Start of Records shown

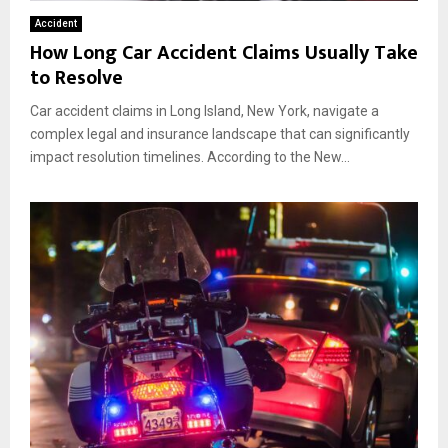
Accident
How Long Car Accident Claims Usually Take
to Resolve
Car accident claims in Long Island, New York, navigate a
complex legal and insurance landscape that can significantly
impact resolution timelines. According to the New...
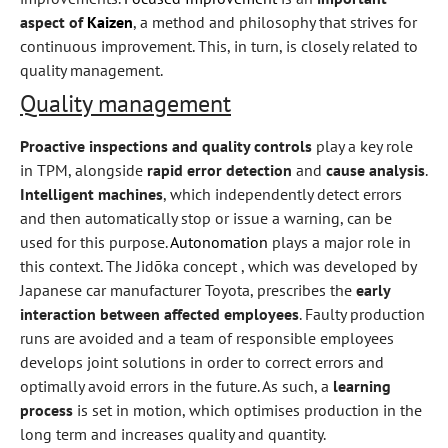
aspect of
Kaizen
, a method and philosophy that strives for
continuous improvement. This, in turn, is closely related to
quality management.
Quality management
Proactive inspections and quality controls
play a key role
in TPM, alongside
rapid error detection
and
cause analysis
.
Intelligent machines
, which independently detect errors
and then automatically stop or issue a warning, can be
used for this purpose.
Autonomation
plays a major role in
this context. The Jidōka concept , which was developed by
Japanese car manufacturer Toyota, prescribes the
early
interaction between affected employees
. Faulty production
runs are avoided and a team of responsible employees
develops joint solutions in order to correct errors and
optimally avoid errors in the future. As such, a
learning
process
is set in motion, which optimises production in the
long term and increases quality and quantity.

End of Records shown

Give the data again exactly as written, with all pictures left out.

Accident
How Long Car Accident Claims Usually Take
to Resolve
Car accident claims in Long Island, New York, navigate a
complex legal and insurance landscape that can significantly
impact resolution timelines. According to the New...
aspect of
Kaizen
, a method and philosophy that strives for
continuous improvement. This, in turn, is closely related to
quality management.
Quality management
Proactive inspections and quality controls
play a key role
in TPM, alongside
rapid error detection
and
cause analysis
.
Intelligent machines
, which independently detect errors
and then automatically stop or issue a warning, can be
used for this purpose.
Autonomation
plays a major role in
this context. The Jidōka concept , which was developed by
Japanese car manufacturer Toyota, prescribes the
early
interaction between affected employees
. Faulty production
runs are avoided and a team of responsible employees
develops joint solutions in order to correct errors and
optimally avoid errors in the future. As such, a
learning
process
is set in motion, which optimises production in the
long term and increases quality and quantity.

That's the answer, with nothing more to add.